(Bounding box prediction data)
################

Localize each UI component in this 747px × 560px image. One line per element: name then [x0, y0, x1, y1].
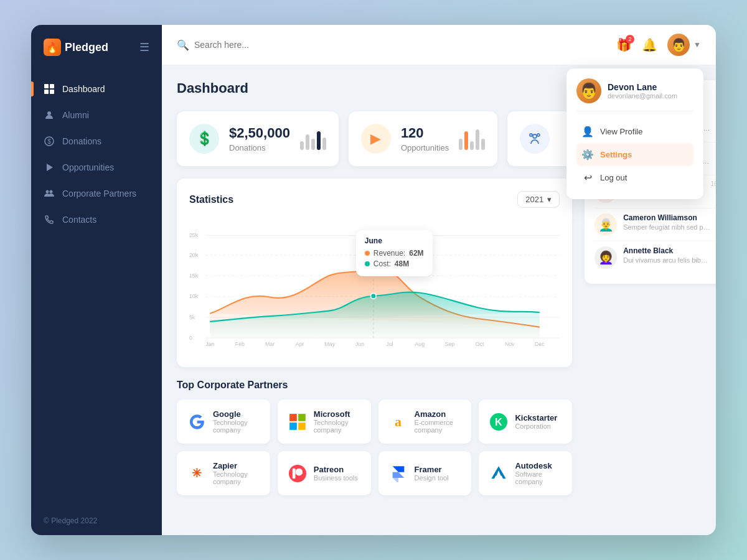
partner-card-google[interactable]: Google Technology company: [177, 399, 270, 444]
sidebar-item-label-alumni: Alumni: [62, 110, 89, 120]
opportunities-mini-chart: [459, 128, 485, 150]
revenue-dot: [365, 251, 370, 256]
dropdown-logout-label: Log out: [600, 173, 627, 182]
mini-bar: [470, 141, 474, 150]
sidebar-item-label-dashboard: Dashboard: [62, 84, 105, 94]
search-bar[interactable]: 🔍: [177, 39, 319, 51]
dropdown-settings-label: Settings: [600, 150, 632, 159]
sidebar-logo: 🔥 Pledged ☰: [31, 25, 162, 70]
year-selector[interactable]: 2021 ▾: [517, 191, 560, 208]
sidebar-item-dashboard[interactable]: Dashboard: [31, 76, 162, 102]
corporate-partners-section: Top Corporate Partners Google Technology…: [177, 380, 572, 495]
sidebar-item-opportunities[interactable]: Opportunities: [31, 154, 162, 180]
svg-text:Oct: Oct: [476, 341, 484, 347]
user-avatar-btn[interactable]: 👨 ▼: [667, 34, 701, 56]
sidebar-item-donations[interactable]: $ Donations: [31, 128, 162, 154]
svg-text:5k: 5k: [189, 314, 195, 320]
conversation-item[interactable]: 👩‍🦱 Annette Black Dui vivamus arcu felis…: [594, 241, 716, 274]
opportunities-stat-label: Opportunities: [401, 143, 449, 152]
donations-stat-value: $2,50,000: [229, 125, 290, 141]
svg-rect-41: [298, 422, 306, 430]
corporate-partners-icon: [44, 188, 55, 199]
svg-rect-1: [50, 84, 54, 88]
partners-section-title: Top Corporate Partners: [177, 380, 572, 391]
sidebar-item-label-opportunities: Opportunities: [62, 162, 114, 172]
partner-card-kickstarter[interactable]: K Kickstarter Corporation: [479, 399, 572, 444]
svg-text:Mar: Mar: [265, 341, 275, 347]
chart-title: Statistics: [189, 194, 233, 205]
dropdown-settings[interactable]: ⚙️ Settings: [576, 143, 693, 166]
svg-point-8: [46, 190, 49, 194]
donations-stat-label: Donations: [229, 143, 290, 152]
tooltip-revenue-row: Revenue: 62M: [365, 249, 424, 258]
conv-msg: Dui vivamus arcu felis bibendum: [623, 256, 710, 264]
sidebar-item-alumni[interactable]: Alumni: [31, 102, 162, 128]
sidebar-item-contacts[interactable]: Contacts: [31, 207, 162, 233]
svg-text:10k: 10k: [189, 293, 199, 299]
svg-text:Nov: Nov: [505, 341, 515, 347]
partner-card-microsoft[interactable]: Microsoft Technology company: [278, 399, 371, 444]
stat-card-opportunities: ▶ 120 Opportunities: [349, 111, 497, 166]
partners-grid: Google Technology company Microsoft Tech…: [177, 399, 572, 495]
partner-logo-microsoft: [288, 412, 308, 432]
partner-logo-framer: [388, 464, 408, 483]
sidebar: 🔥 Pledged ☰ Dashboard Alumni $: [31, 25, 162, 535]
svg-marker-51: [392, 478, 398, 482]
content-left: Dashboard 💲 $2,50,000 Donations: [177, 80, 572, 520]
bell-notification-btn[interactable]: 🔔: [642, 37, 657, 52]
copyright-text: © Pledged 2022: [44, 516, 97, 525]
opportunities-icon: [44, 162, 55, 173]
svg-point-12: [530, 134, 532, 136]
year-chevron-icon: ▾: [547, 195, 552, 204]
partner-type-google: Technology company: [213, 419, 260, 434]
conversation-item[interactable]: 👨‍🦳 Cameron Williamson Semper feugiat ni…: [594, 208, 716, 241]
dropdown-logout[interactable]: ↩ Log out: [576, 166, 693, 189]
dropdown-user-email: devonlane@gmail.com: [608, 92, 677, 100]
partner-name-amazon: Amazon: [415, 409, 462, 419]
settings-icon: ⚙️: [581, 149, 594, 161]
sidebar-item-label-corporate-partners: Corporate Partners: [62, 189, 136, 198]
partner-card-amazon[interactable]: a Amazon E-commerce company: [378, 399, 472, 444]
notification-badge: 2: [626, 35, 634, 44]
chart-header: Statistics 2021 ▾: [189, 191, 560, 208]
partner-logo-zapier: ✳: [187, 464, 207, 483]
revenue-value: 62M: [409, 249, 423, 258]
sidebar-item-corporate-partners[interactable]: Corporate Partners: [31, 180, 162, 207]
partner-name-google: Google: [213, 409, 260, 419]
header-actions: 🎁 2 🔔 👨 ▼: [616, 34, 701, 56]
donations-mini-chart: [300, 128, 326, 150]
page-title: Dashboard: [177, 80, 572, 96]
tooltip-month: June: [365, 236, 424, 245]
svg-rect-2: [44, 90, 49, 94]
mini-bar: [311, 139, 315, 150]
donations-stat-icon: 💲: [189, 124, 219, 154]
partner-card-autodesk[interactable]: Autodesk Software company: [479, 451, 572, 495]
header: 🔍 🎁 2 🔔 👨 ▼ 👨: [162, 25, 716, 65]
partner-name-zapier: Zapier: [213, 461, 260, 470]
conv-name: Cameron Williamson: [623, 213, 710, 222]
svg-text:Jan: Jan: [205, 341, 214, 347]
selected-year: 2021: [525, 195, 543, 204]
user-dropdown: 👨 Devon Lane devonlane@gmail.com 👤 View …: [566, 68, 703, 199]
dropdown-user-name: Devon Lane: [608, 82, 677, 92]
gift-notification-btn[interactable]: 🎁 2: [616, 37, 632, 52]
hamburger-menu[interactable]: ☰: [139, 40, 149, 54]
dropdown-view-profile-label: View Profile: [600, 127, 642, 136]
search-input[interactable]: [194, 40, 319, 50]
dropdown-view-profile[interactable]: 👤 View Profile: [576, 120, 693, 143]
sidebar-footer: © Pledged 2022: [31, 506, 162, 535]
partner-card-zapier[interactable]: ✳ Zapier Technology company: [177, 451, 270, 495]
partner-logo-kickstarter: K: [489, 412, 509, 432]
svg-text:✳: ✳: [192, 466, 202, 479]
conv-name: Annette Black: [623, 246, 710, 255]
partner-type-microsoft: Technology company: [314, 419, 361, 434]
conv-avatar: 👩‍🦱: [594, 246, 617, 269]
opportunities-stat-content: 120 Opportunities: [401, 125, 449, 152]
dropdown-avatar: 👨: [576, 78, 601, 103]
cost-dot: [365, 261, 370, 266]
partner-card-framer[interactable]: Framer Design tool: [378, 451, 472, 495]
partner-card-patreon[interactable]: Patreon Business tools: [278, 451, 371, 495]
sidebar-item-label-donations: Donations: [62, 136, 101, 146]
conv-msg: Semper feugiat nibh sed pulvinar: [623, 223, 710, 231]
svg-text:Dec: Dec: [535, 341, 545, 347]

################

> [Work item]:
Taking the lines above one at a time, give the number of them that contain the string "Alumni". Add nothing else.

> [Output below]:
3